Problem description
Copy out each line of the entries where the word "ពVIP" is present.

Data records

= = = = = = =

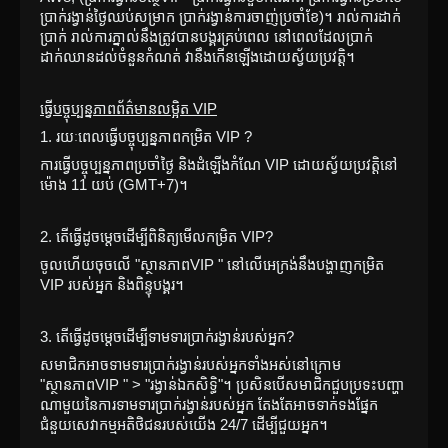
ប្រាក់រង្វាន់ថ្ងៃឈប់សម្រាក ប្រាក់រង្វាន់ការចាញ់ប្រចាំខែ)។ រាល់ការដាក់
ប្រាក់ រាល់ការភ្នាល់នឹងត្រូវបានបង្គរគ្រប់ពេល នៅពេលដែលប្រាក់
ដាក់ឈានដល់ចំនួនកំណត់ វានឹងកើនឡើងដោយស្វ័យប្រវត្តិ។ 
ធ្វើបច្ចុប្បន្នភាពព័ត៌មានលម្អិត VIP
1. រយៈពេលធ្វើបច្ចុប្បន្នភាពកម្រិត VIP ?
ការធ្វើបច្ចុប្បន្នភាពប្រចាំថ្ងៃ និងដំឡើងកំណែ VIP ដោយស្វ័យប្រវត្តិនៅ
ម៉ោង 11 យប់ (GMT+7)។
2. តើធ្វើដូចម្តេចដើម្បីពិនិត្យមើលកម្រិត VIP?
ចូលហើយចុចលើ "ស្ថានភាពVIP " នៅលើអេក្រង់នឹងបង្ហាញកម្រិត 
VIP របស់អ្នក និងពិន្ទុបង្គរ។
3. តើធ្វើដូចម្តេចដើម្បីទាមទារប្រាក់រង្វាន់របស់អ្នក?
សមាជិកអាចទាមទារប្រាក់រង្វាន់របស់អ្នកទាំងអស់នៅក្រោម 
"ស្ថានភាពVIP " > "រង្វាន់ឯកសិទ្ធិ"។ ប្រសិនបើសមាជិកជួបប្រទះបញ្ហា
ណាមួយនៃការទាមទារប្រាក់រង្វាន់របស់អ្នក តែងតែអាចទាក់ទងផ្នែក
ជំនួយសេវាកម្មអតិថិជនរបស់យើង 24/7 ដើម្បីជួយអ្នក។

= = = = = = =

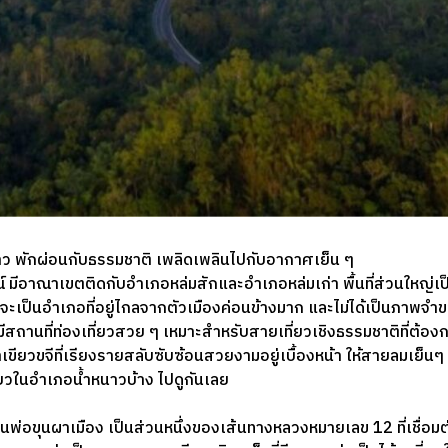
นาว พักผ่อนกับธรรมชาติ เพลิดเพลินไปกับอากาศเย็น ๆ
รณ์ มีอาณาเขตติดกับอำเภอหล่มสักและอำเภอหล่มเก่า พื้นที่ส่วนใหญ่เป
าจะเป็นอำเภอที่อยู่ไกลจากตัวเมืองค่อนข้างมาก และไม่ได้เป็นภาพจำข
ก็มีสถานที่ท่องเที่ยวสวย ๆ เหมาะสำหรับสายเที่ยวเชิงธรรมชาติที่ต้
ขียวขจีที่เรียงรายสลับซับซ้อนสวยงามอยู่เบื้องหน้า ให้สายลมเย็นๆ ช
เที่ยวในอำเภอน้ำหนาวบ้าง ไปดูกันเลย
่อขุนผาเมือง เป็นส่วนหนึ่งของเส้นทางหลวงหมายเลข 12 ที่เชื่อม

= = = = = = =

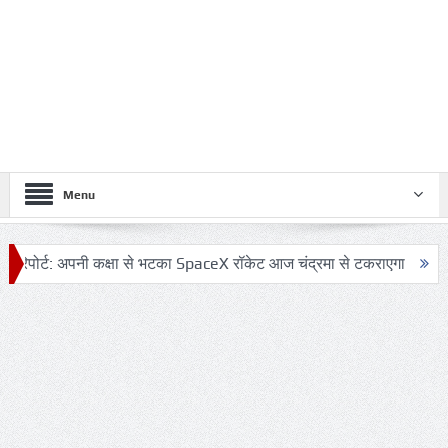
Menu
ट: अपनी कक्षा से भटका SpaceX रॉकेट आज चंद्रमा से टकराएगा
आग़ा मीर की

= = = = = = =

Response
ចូលហើយចុចលើ "ស្ថានភាពVIP " នៅលើអេក្រង់នឹងបង្ហាញកម្រិត 
"ស្ថានភាពVIP " > "រង្វាន់ឯកសិទ្ធិ"។ ប្រសិនបើសមាជិកជួបប្រទះបញ្ហា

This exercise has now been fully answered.